The new Syriza-led government has announced a series
of policies they hope will deliver relief to the Greek people after years of
reckless orthodox belief drove the country into absolute poverty.
Greek
leaders announcing their plan in Athens
The new measures include reducing the strength of the
Earth´s gravitational field, changing the Laws of Thermodynamics to raise the efficiency of car
engines, and creating a new Weather Control Ministry, which will
produce rain as needed.
The new measures were hailed by the re-opened state broadcaster as the greatest reform plan
introduced in over 5000 years of recorded history, and hailed Prime Minister
Alex Tsipras as “Μέγας Ἀλέξανδρος”
(Mégas Aléxandros or Alexander the Great). The announcement of state
television was followed by a video showing Tsipras visiting a monument to
communist fighters. This sight was a great moment of joy for communists
everywhere.
However, the real Greek communist party (KKE), which
earlier refused to form a coalition government with Syriza, dismissed the reforms as mere “circus”,
reminding the people the new measures do not amount to a real communist
programme – which would include nationalization of all private property, exterminating
the rich, imposing thought controls and a state monopoly of everything.
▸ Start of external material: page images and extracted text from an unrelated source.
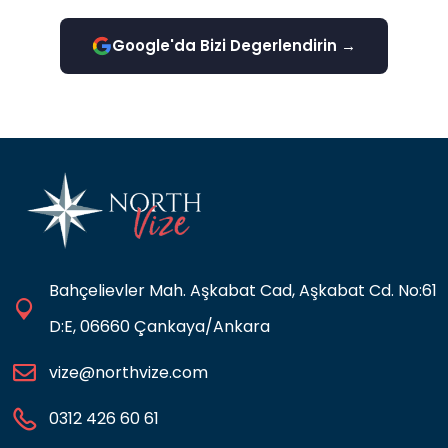
Google'da Bizi Degerlendirin →
Bahçelievler Mah. Aşkabat Cad, Aşkabat Cd. No:61
D:E, 06660 Çankaya/Ankara
vize@northvize.com
0312 426 60 61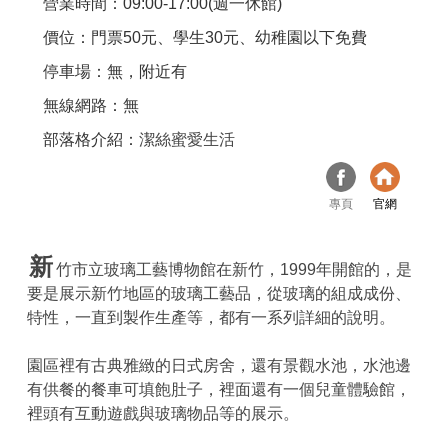
營業時間：09:00-17:00(週一休館)
價位：門票50元、學生30元、幼稚園以下免費
停車場：無，附近有
無線網路：無
部落格介紹：
潔絲蜜愛生活
專頁
官網
新
竹市立玻璃工藝博物館在新竹，1999年開館的，是
要是展示新竹地區的玻璃工藝品，從玻璃的組成成份、
特性，一直到製作生產等，都有一系列詳細的說明。
園區裡有古典雅緻的日式房舍，還有景觀水池，水池邊
有供餐的餐車可填飽肚子，裡面還有一個兒童體驗館，
裡頭有互動遊戲與玻璃物品等的展示。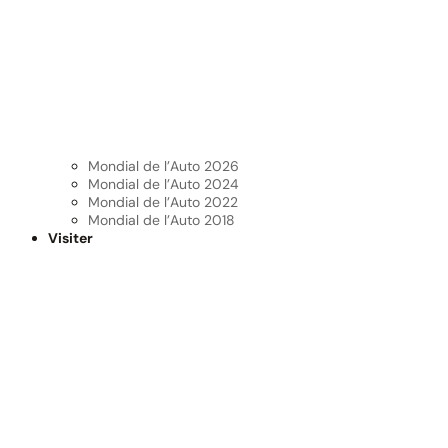
Mondial de l’Auto 2026
Mondial de l’Auto 2024
Mondial de l’Auto 2022
Mondial de l’Auto 2018
Visiter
It is evident orthodox communists don´t understand populism, they don´t realize the new measures will raise government popularity amongst the masses, and will help the populist-communist
parties in Spain, Portugal and Ireland, in particular, raising their chances to
take over these countries and follow Syriza´s lead.
The new measures fly in the face of so-called
‘consensus’ science, and ignore the agenda of the euro-zone. These reforms did
not fall from the sky but are the by-product of the herculean mass struggles of
Greek experts over several years, including thirty general strikes,
seventeen riots, and over five hundred vehicles and trash containers burned.